▶ [Source material]:
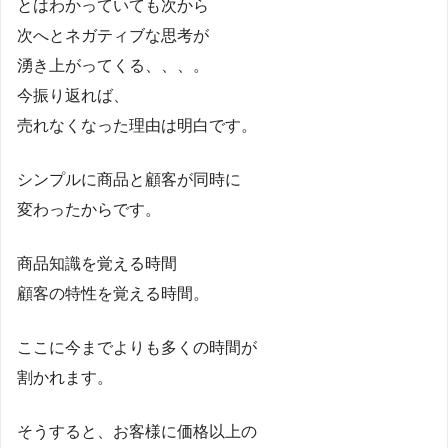
とはわかっていても次から
次へとネガティブな思考が
湧き上がってくる、、、。
今振り返れば、
売れなくなった理由は明白です。
シンプルに商品と顧客が同時に
変わったからです。
商品知識を覚える時間
顧客の特性を覚える時間。
ここに今までよりも多くの時間が
割かれます。
そうすると、お客様に価格以上の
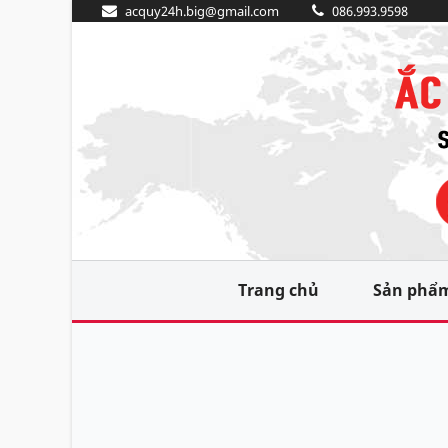
acquy24h.big@gmail.com
086.993.9598
Trang chủ
Sản phẩ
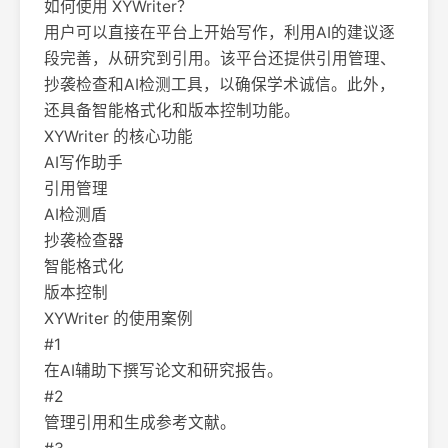
如何使用 XYWriter？
用户可以直接在平台上开始写作，利用AI的建议逐
段完善，从研究到引用。该平台还提供引用管理、
抄袭检查和AI检测工具，以确保学术诚信。此外，
还具备智能格式化和版本控制功能。
XYWriter 的核心功能
AI写作助手
引用管理
AI检测盾
抄袭检查器
智能格式化
版本控制
XYWriter 的使用案例
#1
在AI辅助下撰写论文和研究报告。
#2
管理引用和生成参考文献。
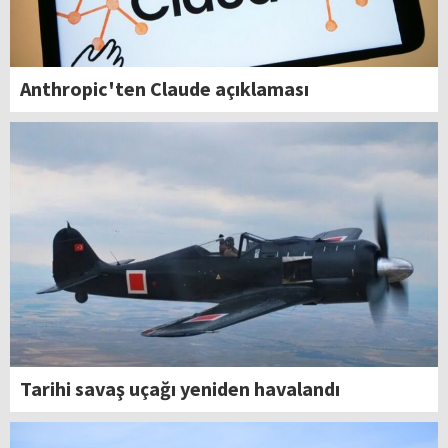
Anthropic'ten Claude açıklaması
Tarihi savaş uçağı yeniden havalandı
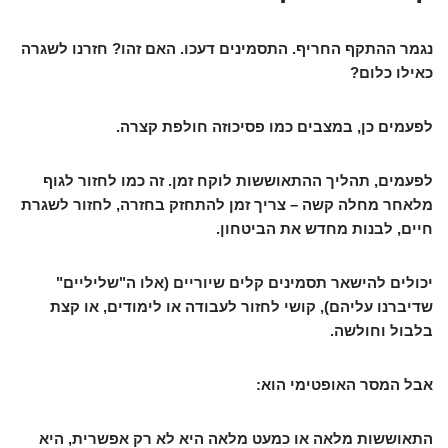
נגמר ההתקף החריף. התסמינים דעכו. האם זהו? חזרנו לשגרה
כאילו כלום?
לפעמים כן, במצבים כמו פסיכוזה חולפת קצרה.
לפעמים, תהליך ההתאוששות לוקח זמן. זה כמו לחזור לגוף
מלאחר מחלה קשה – צריך זמן להתחזק בחזרה, לחזור לשגרת
חיים, לבנות מחדש את הביטחון.
יכולים להישאר תסמינים קלים שיוריים (אלו ה"שליליים"
שדיברנו עליהם), קושי לחזור לעבודה או לימודים, או קצת
בלבול וחולשה.
אבל המסר האופטימי הוא:
התאוששות מלאה או כמעט מלאה היא לא רק אפשרית, היא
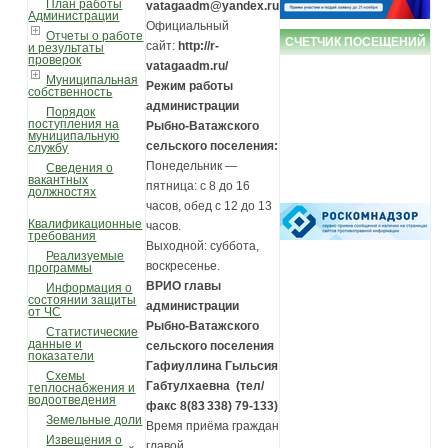
План работы
vatagaadm@yandex.ru
Администрации
Официальный
Отчеты о работе
СЧЕТЧИК ПОСЕЩЕНИЙ
сайт:
http://r-
и результаты
проверок
vatagaadm.ru/
Муниципальная
Режим работы
собственность
администрации
Порядок
поступления на
Рыбно-Ватажского
муниципальную
сельского поселения:
службу
Понедельник —
Сведения о
вакантных
пятница: с 8 до 16
должностях
часов, обед с 12 до 13
Квалификационные
часов.
требования
Выходной: суббота,
Реализуемые
воскресенье.
программы
ВРИО главы
Информация о
состоянии защиты
администрации
от ЧС
Рыбно-Ватажского
Статистические
данные и
сельского поселения
показатели
Гафиуллина Гыльсия
Схемы
Габтулхаевна
(тел/
теплоснабжения и
водоотведения
факс 8(83 338) 79-133)
Земельные доли
Время приёма граждан
Извещения о
главой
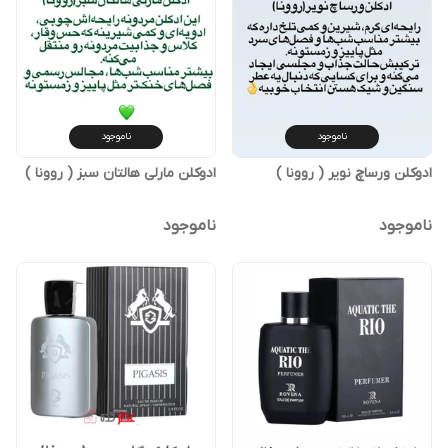
ناموجود
ناموجود
ادوکلن ورساچ نویر ( روونا )
ادوکلن مارلی هالتان سبز ( روونا )
ناموجود
ناموجود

▶ [Work instruction]:
Would you copy, word for word, only the lines above from the one containing "还具备智能格式化和版本控制功能。" through the one containing "vatagaadm@yandex.ru", both included, and please leave out the pictures?

▶ [Solution for this problem]:
还具备智能格式化和版本控制功能。
XYWriter 的核心功能
AI写作助手
引用管理
AI检测盾
抄袭检查器
智能格式化
版本控制
XYWriter 的使用案例
#1
在AI辅助下撰写论文和研究报告。
#2
管理引用和生成参考文献。
Anthropic'ten Claude açıklaması
Tarihi savaş uçağı yeniden havalandı
נגמר ההתקף החריף. התסמינים דעכו. האם זהו? חזרנו לשגרה
כאילו כלום?
לפעמים כן, במצבים כמו פסיכוזה חולפת קצרה.
לפעמים, תהליך ההתאוששות לוקח זמן. זה כמו לחזור לגוף
מלאחר מחלה קשה – צריך זמן להתחזק בחזרה, לחזור לשגרת
חיים, לבנות מחדש את הביטחון.
יכולים להישאר תסמינים קלים שיוריים (אלו ה"שליליים"
שדיברנו עליהם), קושי לחזור לעבודה או לימודים, או קצת
בלבול וחולשה.
אבל המסר האופטימי הוא:
התאוששות מלאה או כמעט מלאה היא לא רק אפשרית, היא
План работы
vatagaadm@yandex.ru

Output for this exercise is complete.